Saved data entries

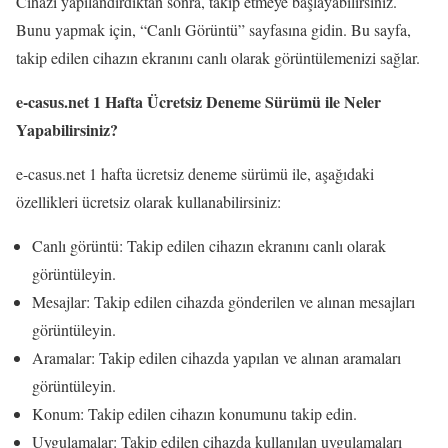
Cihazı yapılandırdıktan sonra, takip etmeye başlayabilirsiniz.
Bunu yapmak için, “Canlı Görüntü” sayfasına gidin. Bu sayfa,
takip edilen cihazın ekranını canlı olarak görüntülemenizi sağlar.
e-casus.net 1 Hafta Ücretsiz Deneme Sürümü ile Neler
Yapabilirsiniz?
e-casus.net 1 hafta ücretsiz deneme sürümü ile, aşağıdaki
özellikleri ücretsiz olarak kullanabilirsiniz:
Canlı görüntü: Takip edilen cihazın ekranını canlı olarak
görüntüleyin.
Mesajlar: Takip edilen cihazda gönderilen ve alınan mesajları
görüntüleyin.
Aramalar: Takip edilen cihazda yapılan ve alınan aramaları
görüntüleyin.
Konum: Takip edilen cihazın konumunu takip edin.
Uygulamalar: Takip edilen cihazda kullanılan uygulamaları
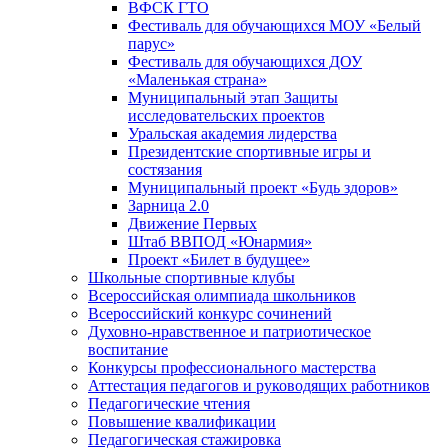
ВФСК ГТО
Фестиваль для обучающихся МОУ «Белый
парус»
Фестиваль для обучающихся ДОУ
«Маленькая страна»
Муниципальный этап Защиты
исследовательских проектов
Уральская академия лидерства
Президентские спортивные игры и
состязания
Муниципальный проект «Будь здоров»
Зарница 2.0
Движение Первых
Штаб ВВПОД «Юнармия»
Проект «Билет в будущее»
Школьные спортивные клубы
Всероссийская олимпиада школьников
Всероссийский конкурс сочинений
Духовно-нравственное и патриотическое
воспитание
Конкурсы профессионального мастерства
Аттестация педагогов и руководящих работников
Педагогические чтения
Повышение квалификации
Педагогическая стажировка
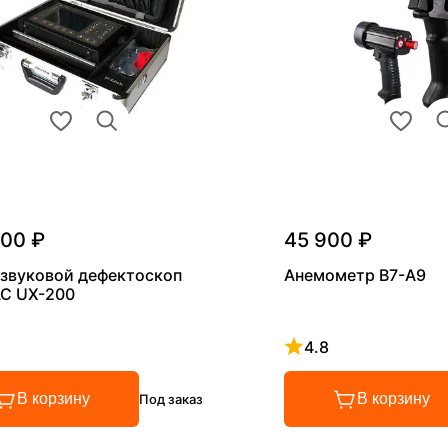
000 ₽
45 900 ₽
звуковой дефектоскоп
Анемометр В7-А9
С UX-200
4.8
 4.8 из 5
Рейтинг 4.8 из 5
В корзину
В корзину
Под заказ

◆ **THE TASK**
Exactly the lines from the top of the entries through the line with "özellikleri ücretsiz olarak", inclusive, must be given again, with every picture omitted.

◆ **SOLUTION BELOW**
Cihazı yapılandırdıktan sonra, takip etmeye başlayabilirsiniz.
Bunu yapmak için, “Canlı Görüntü” sayfasına gidin. Bu sayfa,
takip edilen cihazın ekranını canlı olarak görüntülemenizi sağlar.
e-casus.net 1 Hafta Ücretsiz Deneme Sürümü ile Neler
Yapabilirsiniz?
e-casus.net 1 hafta ücretsiz deneme sürümü ile, aşağıdaki
özellikleri ücretsiz olarak kullanabilirsiniz:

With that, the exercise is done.